En daarmee is je morele repertoire uitgebreid. Naast de instinctieve moraal die je als het ware met je genen hebt meegekregen, die moraal die je gevoelens bespeelt bij de omgang met je naasten, komt er nu een moraal die is vastgelegd in regels, en die zegt dat iedereen je naaste is. En die moraal breidt zich uit. Naarmate de wereld van de mensen grootschaliger en ingewikkelder wordt, wordt de collectie gedragsregels uitgebreid. En die regels worden steeds dieper in de samenleving ingebed. Ze worden steeds meer als vanzelfsprekend ervaren, en de samenleving wordt steeds vreedzamer. Slavernij verdwijnt, de doodstraf wordt afgeschaft, lijfstraffen verdwijnen en we krijgen een universele verklaring van de rechten van de mens, waaraan ieder land zich zegt te houden.
Onze moraal is het product van redelijk denken. Onze gedragsregels zijn bedacht door profeten en filosofen. En we leven inmiddels al zo lang met een bedachte moraal, dat we denken dat die moraal enkel door het denken is bepaald. We hebben het gevoel dat ons denken los staat van onze gevoelens, ja zelfs dat die gevoelens het denken hinderen. En wat doet dat denken? Het probeert algemene problemen te ontdekken en daar algemene oplossingen voor te bedenken. Het denken generaliseert. Als er iemand vermoord wordt, vermoedt het denken dat er in ieder van ons een moordenaar schuilt. En als iemand zich meer welvaart toe-eigent dan zijn medemensen, denkt het denken dat we gedreven worden door hebzucht. We verzinnen economische theorieën die uitgaan van de hebzucht van de mens. En we beschouwen die als norm voor ons handelen. Als ons gevoel daartegen protesteert, vinden we dat dat gevoel niet zo moet zeuren. Ons redelijke denken zegt immers dat het zo moet. Zo vergeten we dat we sociale wezens zijn, daartoe voorbestemd door onze biologie. En omdat we tegen onze aard in handelen, geraken we van de ene crisis in de andere.

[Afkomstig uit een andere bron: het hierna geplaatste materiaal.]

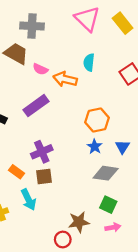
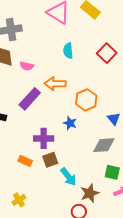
orange arrow: (65, 79) -> (55, 84), moved
blue star: (95, 147) -> (70, 123), moved
purple cross: (42, 152) -> (44, 138), turned 36
cyan arrow: (28, 200) -> (68, 177), moved

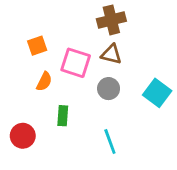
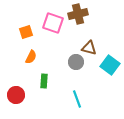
brown triangle: (111, 54) -> (89, 48), moved
pink square: (76, 63) -> (53, 23), moved

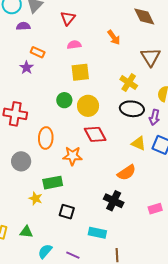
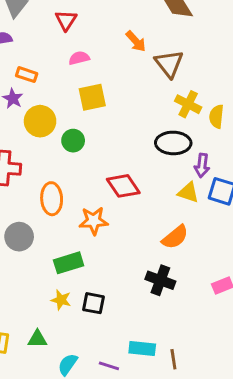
brown triangle: (150, 57) -> (169, 64), moved
yellow cross: (129, 83) -> (188, 104), moved
yellow circle: (88, 106) -> (40, 121), moved
purple arrow: (154, 117) -> (202, 166), moved
yellow star: (36, 198) -> (61, 300), moved
cyan rectangle: (97, 233) -> (142, 349), moved

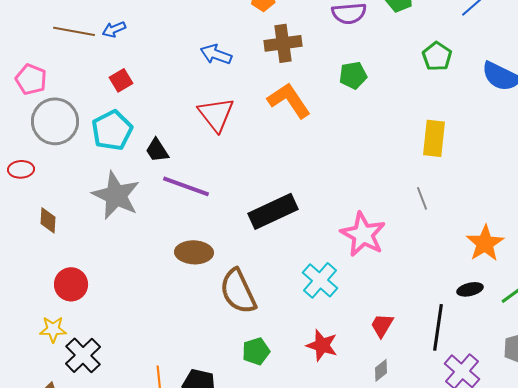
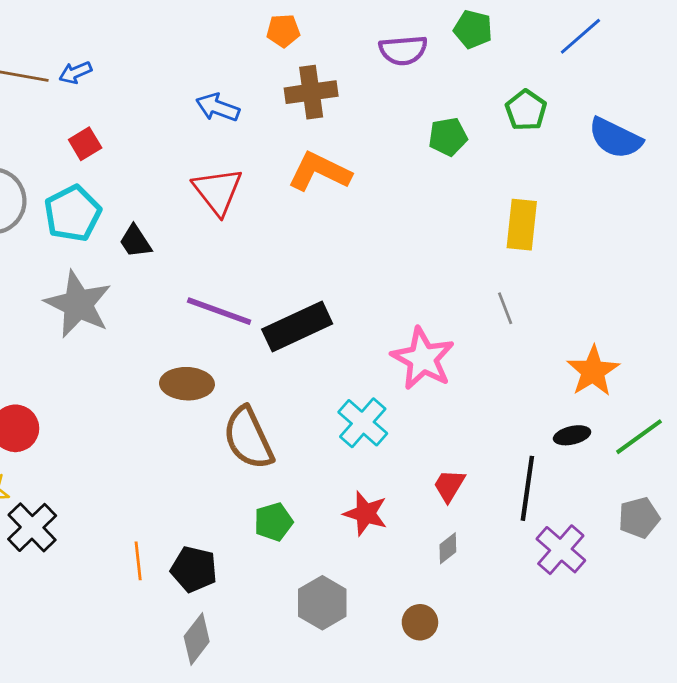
green pentagon: (353, 75) -> (448, 137), moved
orange L-shape: (289, 100) -> (319, 172), turned -30
purple line: (186, 186) -> (219, 311), moved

Gelukkig zijn er nu ethologen als Frans de Waal die ons laten zien dat we van nature sociaal zijn, en ons ook tonen wat dat inhoudt, een sociale diersoort. Ze vertellen ons hoe de bonobo's omgaan met conflicten en hoe ze onenigheden oplossen. En ze demonstreren ook dat die bonobo's genetisch met ons verwant zijn. Die ethologen drukken ons met onze neus op onze ware aard: een schepsel dat niet kan bestaan zonder zijn soortgenoten. Ze laten ons zien hoe je zou moeten samenleven, en wat er fout gaat, als je daarbij die aard verloochent. Wat ze ons vooral laten zien is dat het niet de ratio is die normen stelt, maar het gevoel. Want we worden geboren met een sociaal instinct. En in plaats van dat te ontwikkelen, proberen we het te onderdrukken. En daarmee vervreemden we ons van wie we zijn, met alle gevolgen van dien.